Your reply should hold only the lines from the records below where "aplikáciou" occurs.

Provided information: Begin

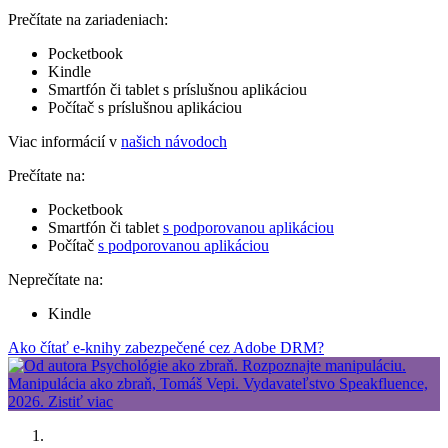
Prečítate na zariadeniach:
Pocketbook
Kindle
Smartfón či tablet s príslušnou aplikáciou
Počítač s príslušnou aplikáciou
Viac informácií v
našich návodoch
Prečítate na:
Pocketbook
Smartfón či tablet
s podporovanou aplikáciou
Počítač
s podporovanou aplikáciou
Neprečítate na:
Kindle
Ako čítať e-knihy zabezpečené cez Adobe DRM?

Provided information: End

▸ Answer space
Smartfón či tablet s príslušnou aplikáciou
Počítač s príslušnou aplikáciou
s podporovanou aplikáciou
s podporovanou aplikáciou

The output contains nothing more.